Na noże, czyli nowy film Riana Johnsona był prawdziwym hitem 2019 roku, zarabiając w kasie ponad 300 mln dolarów i zbierając bardzo dobre recenzje widzów i krytyków. Dystrybucją projektu zajęło się Lionsgate. Jednak pełne prawa do potencjalnych kontynuacji zachował Johnson. Wtedy do gry włączył się Netflix i ostatecznie drugą i trzecią część przygód Benoit Blanca zobaczymy w ofercie platformy.
Przemawiając na SeriesFest w Denver, dyrektor generalny Lionsgate, Jon Feltheimer, opowiedział jak streamingowy gigant wyrwał im serię z rąk.
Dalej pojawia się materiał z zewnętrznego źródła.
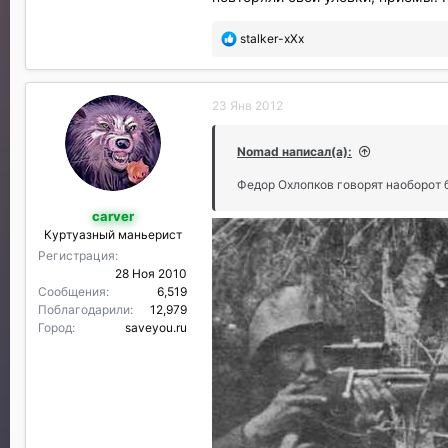
П
stalker-xXx
о
б
л
23 Янв 2012
а
г
о
Nomad написал(а):
д
а
Федор Охлопков говорят наоборот
р
carver
и
Куртуазный маньерист
л
и
Регистрация
:
28 Ноя 2010
Сообщения
6,519
Поблагодарили
12,979
Город
saveyou.ru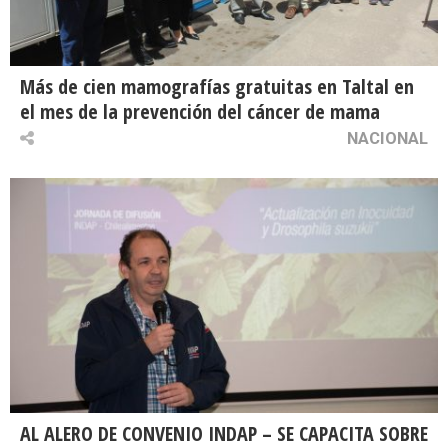
Más de cien mamografías gratuitas en Taltal en
el mes de la prevención del cáncer de mama
NACIONAL
AL ALERO DE CONVENIO INDAP – SE CAPACITA SOBRE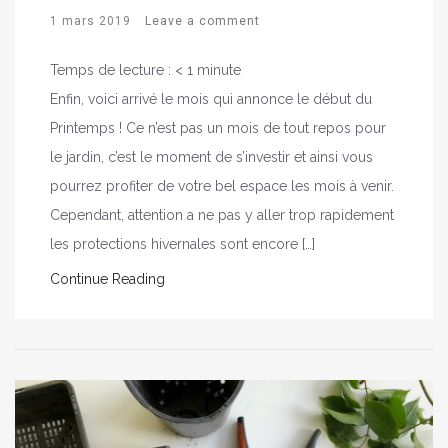
1 mars 2019
Leave a comment
Temps de lecture :
< 1
minute
Enfin, voici arrivé le mois qui annonce le début du
Printemps ! Ce n’est pas un mois de tout repos pour
le jardin, c’est le moment de s’investir et ainsi vous
pourrez profiter de votre bel espace les mois à venir.
Cependant, attention a ne pas y aller trop rapidement
les protections hivernales sont encore […]
Continue Reading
Zdradził, że Netflix dwukrotnie przebił limit studia, jeśli chodzi o kwotę za prawa do kontynuacji.

Na noże - Lionsgate i oferta współpracy
Szef Lionsgate wyjawił również, że jego wytwórnia zgłosiła się do Netflixa z ofertą. Chcieli użyczyć im praw do pierwszej części w zamian za współpracę przy dystrybucji kolejnych odsłon, przenosząc trylogię na "lukratywne rynki pomocnicze", czyli najprawdopodobniej chodziło również o wypuszczenie filmów w kinach na świecie. Netflix jednak nie zgodził się na propozycję.
Dla przypomnienia druga część przygód detektywa Benoit Blanca trafi do oferty platformy jeszcze w 2022 roku.